The principle of high shear homogenizer

   In industry, when two immiscible liquids or solid-liquid are mixed, an emulsifying machine is usually used to complete the oil-water emulsification to achieve the effect of dispersing and homogenizing. The main force of the high shear mixer is sheer force. When the oil-water two-phase medium is mixed to form water-in-oil or oil-in-water, it cannot exist stably. A suitable emulsifier is needed to improve the surface tension of the system. Disperse into fine particles, and finally form a stable and uniform dispersion system to achieve a good emulsification effect. At present, the application of homogeneous emulsifiers is not limited to emulsification. The emulsifier machine has a strong shearing effect, which can crush the powder and particles under the impact of destruction, and finally be refined to small particle size, and then the solid particles are fully blended into the liquid to form a relatively constant suspension. When the fineness of the material reaches the micron or even nanometre level, the system can be considered homogeneous.

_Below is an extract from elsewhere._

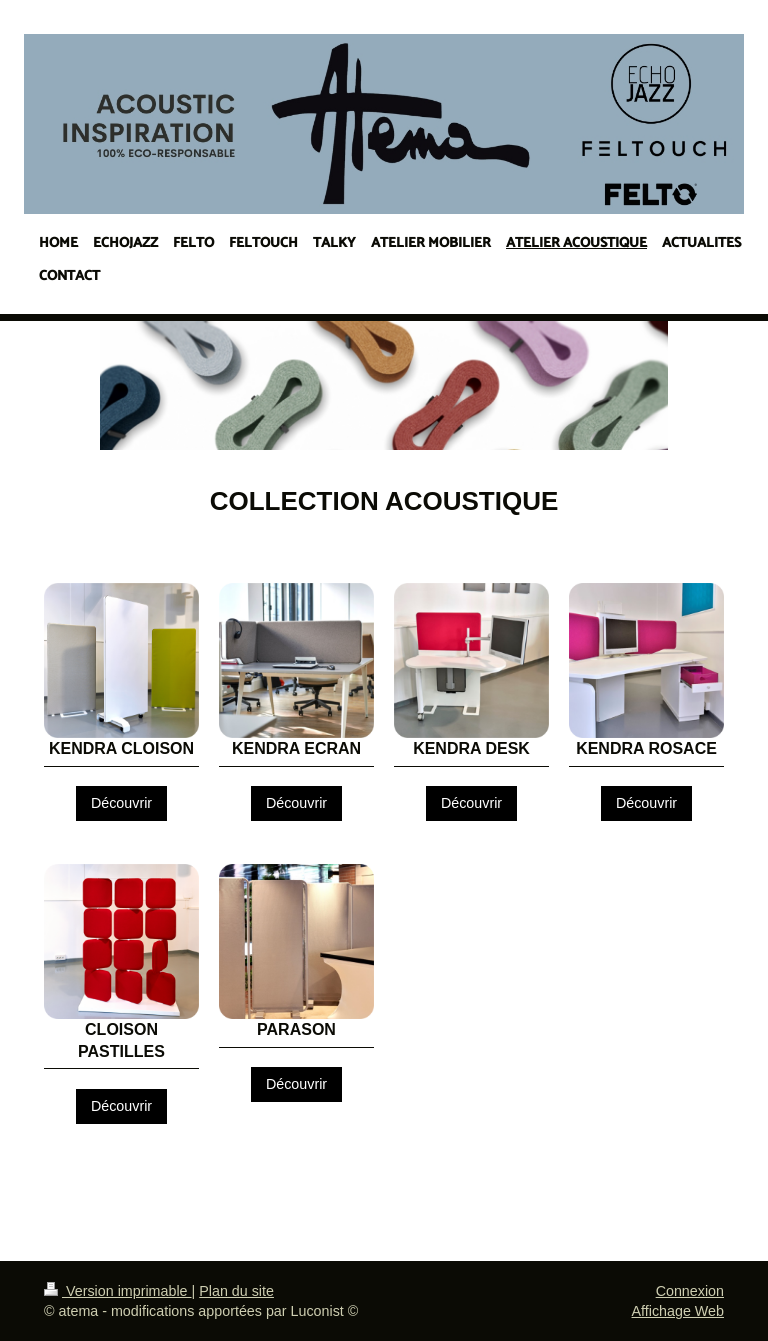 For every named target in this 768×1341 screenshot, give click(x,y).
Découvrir (121, 803)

   The shearing head is composed of a rotor and a stator. The rotor and the stator mesh with each other. Each stator and rotor has several layers of ring gears. The high-speed rotation of the rotor generates strong centrifugal force, forming a strong negative pressure zone. The material is sucked into the working chamber and is subjected to the combined effects of shearing, centrifugal squeezing, impact tearing, and turbulence in the gap between the stator and the rotor, resulting in the tension of the split droplets. After the liquid leaves the stator holes, the pressure rises again, which creates a cavitation effect. The homogenizing head rotates at high speed to shear, disperse and impact the material. In this way, the material will become more delicate and homogenized. The high shear emulsifier mainly relies on the high-shearing effect generated by the relative high-speed movement between the stator and the rotor to cut, tear and mix the material. At the same time, the strong cavitation effect disperses, refines, and refines the material particles. Homogeneous. Its advantages are large processing capacity, good stability of the produced products, not ease to destroy the layering of milk, the machine is more durable and easy to maintain, and the homogeneous form is more abundant.

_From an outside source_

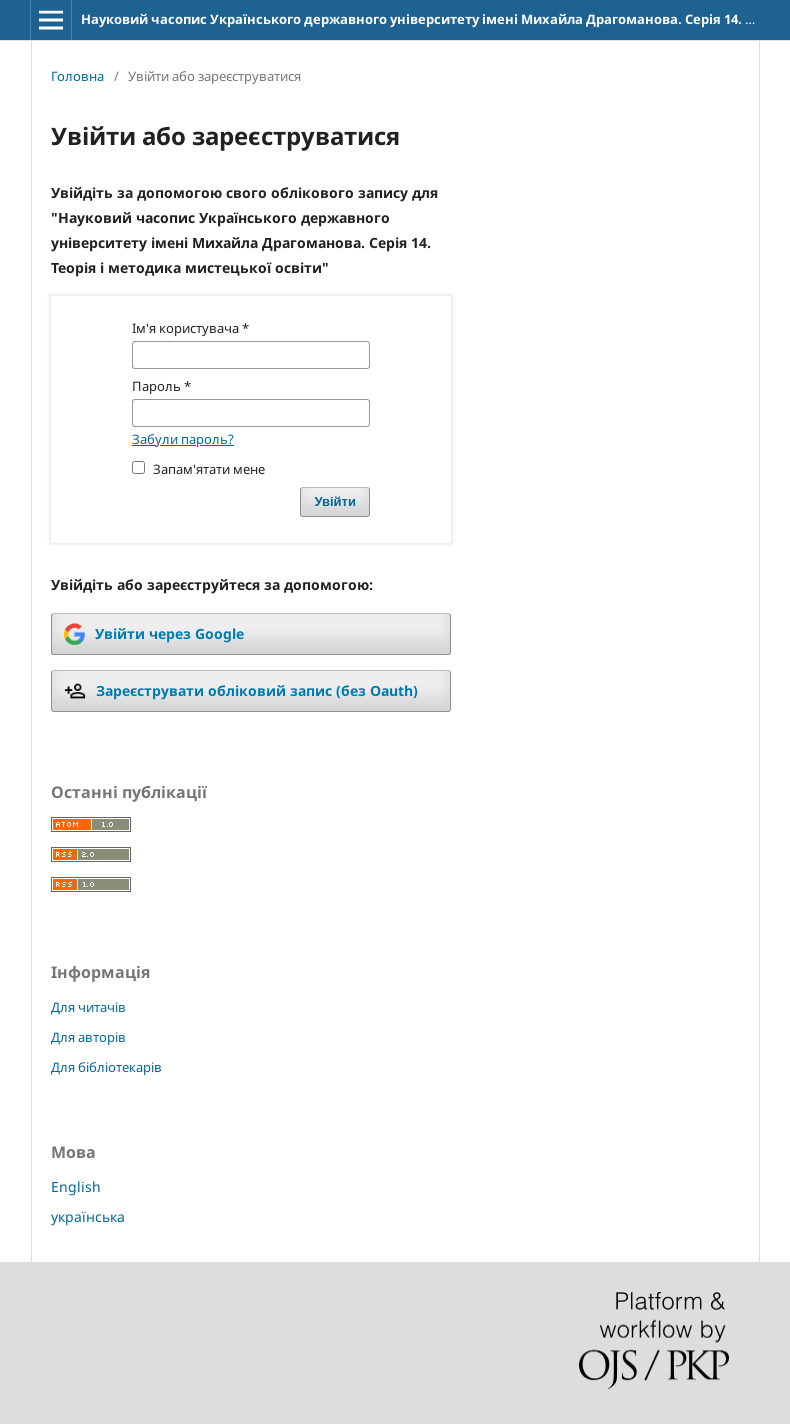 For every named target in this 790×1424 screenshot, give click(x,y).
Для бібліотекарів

  The high shear emulsifier is more suitable for processing granular materials with more fiber or harder. Mixing, sterilization, and homogenization can be completed at the same time. The high-shear emulsification technology is used to process the soybean protein, so that the protein particles are greatly reduced and the hydrophobic groups are exposed, which is conducive to the formation of a gel network and can significantly improve the water holding capacity of the soybean protein isolate gel. Processing corn gluten powder through high-speed shear emulsification technology to change the physical properties of protein powder can significantly reduce particle size, improve rheology and solubility, increase starch degradation rate and protein hydrolysis, and effectively inhibit the delamination of fruit and vegetable juices. High shear emulsifiers are widely used in products with high viscosity and high emulsification requirements, such as sauce and fruit tea.